Earlier today, US Commerce Secretary Howard Lutnick said the one-month reprieve on hefty tariffs on goods imported from Mexico and Canada that was granted to automotive products was likely to be extended to all products that comply with the US-Mexico-Canada Agreement on trade.
Lutnick told CNBC he expected Trump to announce that extension today, a day after exempting automotive goods from the 25 per cent tariffs he slapped on imports from Canada and Mexico earlier in the week.
Trump “is going to decide this today”, Lutnick said, adding, “it’s likely that it will cover all USMCA-compliant goods and services.
“So if you think about it this way, if you lived under Donald Trump’s US-Mexico-Canada agreement, you will get a reprieve from these tariffs now. If you chose to go outside of that, you did so at your own risk, and today is when that reckoning comes,” he said.
Nonetheless, Trump’s social media post made no mention of a reprieve for Canada, the other party to the USMCA deal that Trump negotiated during his first term as president.
Lutnick said his “off the cuff” estimate was that more than 50pc of the goods imported from the two US neighbours — also its two largest trading partners — were compliant with the USMCA deal that Trump negotiated during his first term as president.

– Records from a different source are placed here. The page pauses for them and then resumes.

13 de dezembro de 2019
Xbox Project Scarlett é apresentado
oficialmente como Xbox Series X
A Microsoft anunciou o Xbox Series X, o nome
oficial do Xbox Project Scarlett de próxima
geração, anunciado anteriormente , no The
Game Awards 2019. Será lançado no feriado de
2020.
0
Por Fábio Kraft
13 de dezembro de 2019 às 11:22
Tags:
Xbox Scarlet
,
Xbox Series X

Canadian Prime Minister Justin Trudeau called Lutnick’s comments “promising” in remarks to reporters in Canada.
“That aligns with some of the conversations that we have been having with administration officials, but I’m going to wait for an official agreement to talk about Canadian response and look at the details of it,” Trudeau said.
“But it is a promising sign. But I will highlight that it means that the tariffs remain in place, and therefore, our response will remain in place.”
Lutnick emphasised that the reprieve would only last until April 2, when he said the administration plans to move ahead with reciprocal tariffs under which the US would impose levies that match those imposed by trading partners.
In the meantime, he said, the current hiatus was about getting fentanyl deaths down, which was the initial justification Trump used for the tariffs on Mexico and Canada and levies on Chinese goods that have now risen to 20pc.
“On April 2, we’re going to move with the reciprocal tariffs, and hopefully Mexico and Canada will have done a good enough job on fentanyl that this part of the conversation will be off the table, and we’ll move just to the reciprocal tariff conversation,” Lutnick said. “But if they haven’t, this will stay on.”
Indeed, Trudeau expects the US and Canada to remain in a trade war.
“I can confirm that we will continue to be in a trade war that was launched by the United States for the foreseeable future,” he told reporters in Ottawa.